Naast water denken we dat bepaalde soorten chemische elementen belangrijk zijn voor het leven elders. Het leven op aarde bestaat uit koolstof en waterstof en fosfor en een paar andere belangrijke dingen, en we hebben zuurstof in de lucht nodig. Maar er zijn microben op aarde die metaal ademen en ze geven niets om zuurstof.
Dus bewoonbaarheid is echt bewoonbaar in de ogen van de toeschouwer. Wanneer u het definieert, moet u nadenken over de breedste reeks termen die u kunt gebruiken om elk soort leven te omvatten dat u zich maar kunt voorstellen. De ultieme beoordeling of een plek bewoonbaar is, is natuurlijk om te zien of het bewoond is.
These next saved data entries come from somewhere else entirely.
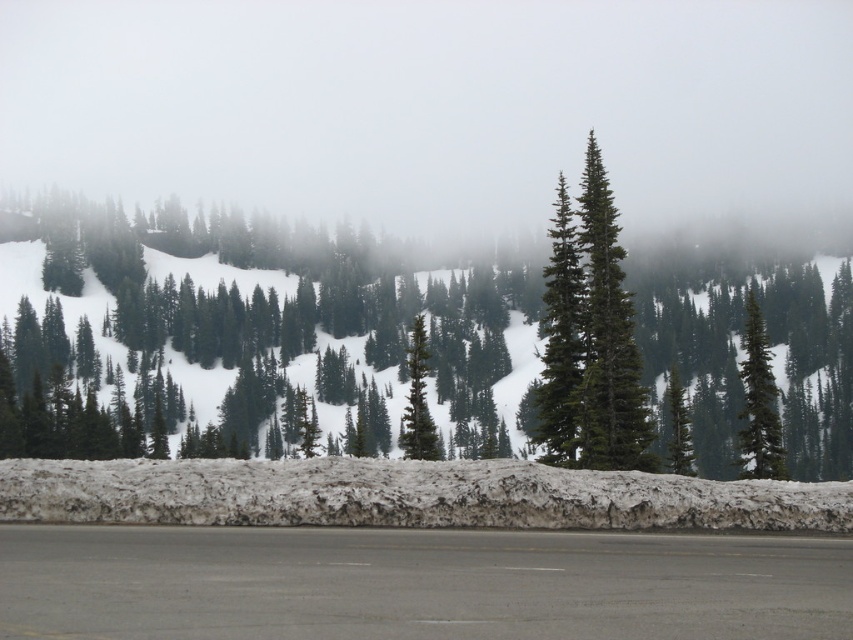 Can you confirm if gray asphalt highway at lower center is positioned to the right of green matte tree at center-right?

In fact, gray asphalt highway at lower center is to the left of green matte tree at center-right.

Which is more to the left, gray asphalt highway at lower center or green matte tree at center-right?

From the viewer's perspective, gray asphalt highway at lower center appears more on the left side.

Is point (418, 577) closer to viewer compared to point (759, 449)?

That is True.

Image resolution: width=853 pixels, height=640 pixels. Identify the location of gray asphalt highway at lower center. (416, 582).

Between point (668, 618) and point (416, 387), which one is positioned behind?

The point (416, 387) is behind.

Measure the distance between gray asphalt highway at lower center and green matte tree at center.

A distance of 101.35 feet exists between gray asphalt highway at lower center and green matte tree at center.

Identify the location of gray asphalt highway at lower center. The width and height of the screenshot is (853, 640). (416, 582).

Can you confirm if green matte evergreen tree at center is positioned above green matte tree at center-right?

Yes, green matte evergreen tree at center is above green matte tree at center-right.

Between point (618, 291) and point (740, 368), which one is positioned in front?

Positioned in front is point (618, 291).

Locate an element on the screen. Image resolution: width=853 pixels, height=640 pixels. green matte evergreen tree at center is located at coordinates (590, 339).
U stelt één reeks vragen als u wilt weten: 'Kan ik hier een huishoudservice opzetten?' U kunt nog een reeks vragen stellen als u wilt weten: 'Is er iemand thuis?' Maar in het hart van alles, of je er nu wilt wonen of gewoon wilt zien of er iemand thuis is, je moet iets weten over de buurt. Je moet nog steeds alle experimenten doen die je vertellen over de geofysische, mineralogische en atmosferische eigenschappen van de planeet. Als je op zoek bent naar leven, moet je een idee hebben van wat voor soort dingen je met die omgeving probeert te ondersteunen.
Ongeveer 5 miljoen jaar geleden, uit een reeks breuken bekend als de Cerberus Fossae, kwam het water naar beneden in een catastrofale overstroming, verzamelde het zich in een gebied van 800 x 900 km en was het aanvankelijk gemiddeld 45 meter diep. Klik op de afbeelding voor een grotere weergave. Tegoed: ESA / Mars Express
Dus wat zou bewijs zijn? Als je wilt zeggen dat er iets is bewezen, moet je een bepaalde mate van consensus bereiken in de wetenschappelijke gemeenschap, anders zullen je leeftijdsgenoten je in stukjes en beetjes in de literatuur verscheuren. Natuurlijk is er nooit een volledige consensus: daarom vechten wij smerige wetenschappers eindeloos met elkaar. Maar we moeten in ieder geval voorwaarden bedenken. We kunnen het eens of oneens zijn met elkaars theorieën, maar we moeten het eens zijn over de voorwaarden en de metingen.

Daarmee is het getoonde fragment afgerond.